THE FREE MARKET AND THE WINGNUTS

We hear over and over again that truth, justice and the American Way crucially depend on free markets. There are many exceptions, as Nobel Prize winners know, and one of them is terrifically ironic: wingnut publications.

The National Review has never made a profit, according to this article in the New York Sun, "An 'Encounter' With Conservative Publishing":
Mr. Buckley recalled that about a week ago, at an affair celebrating the 50th anniversary of the National Review, he had divulged that the National Review had lost about $25 million over 50 years, or about $500,000 a year - "about the cost of one third of one torpedo." He said people who backed the enterprise volunteered money over the years: "Our dear donors and friends had a sort of genius for exactly estimating how much money we needed to survive," because, Mr. Buckley said, they never gave one dollar more than was necessary. The National Review founder said it was correct to say the existence of that journal had affected the destiny of this country and would not have been possible without the help of Americans who understood that ideas have consequences.

The same is true for the Washington Times according to this WaPo article, "Tension of the Times":
The Unification Church has bankrolled huge losses at the Times, which several sources estimated have totaled more than $1 billion over the past 22 years. The paper's losses are running about $20 million annually, one source said; another source offered a slightly higher estimate.

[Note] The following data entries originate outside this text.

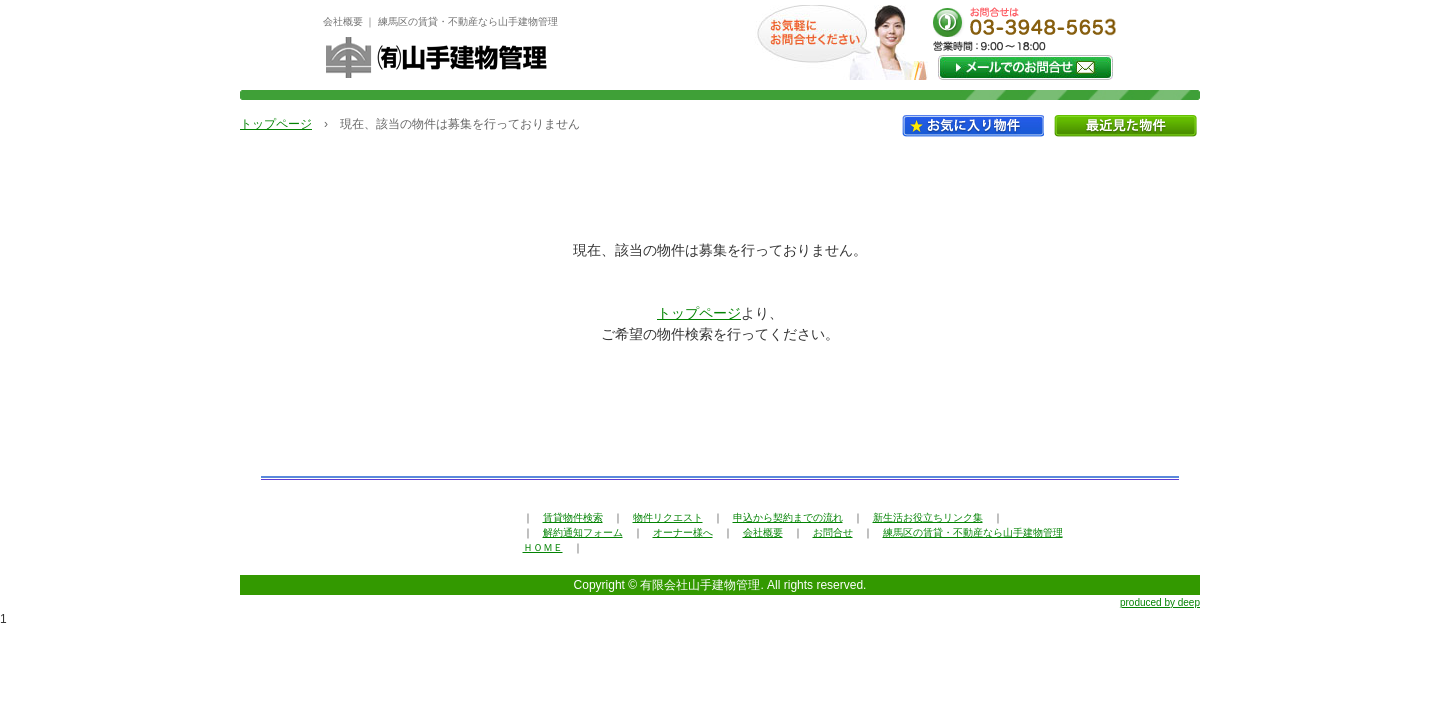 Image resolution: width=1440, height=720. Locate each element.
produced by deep (1160, 602)
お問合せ (833, 532)
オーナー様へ (683, 532)
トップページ (276, 124)
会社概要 (763, 532)
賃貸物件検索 (573, 517)
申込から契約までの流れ (788, 517)
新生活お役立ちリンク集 (928, 517)
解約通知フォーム (583, 532)
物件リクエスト (668, 517)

Thanx to a nasty divorce proceeding, I also learned that the wingnut paper The Pittsburgh Tribune-Review has also failed the free-market test. According to the WaPo article "Low Road to Splitsville":
...the Tribune-Review has been a gurgling sinkhole from Day One; Scaife's lawyers say their client has pumped as much as $312 million into it over the years. And he's going to have to keep on pumping. The Tribune-Review's CEO has predicted an annual shortfall of $20 million for years to come.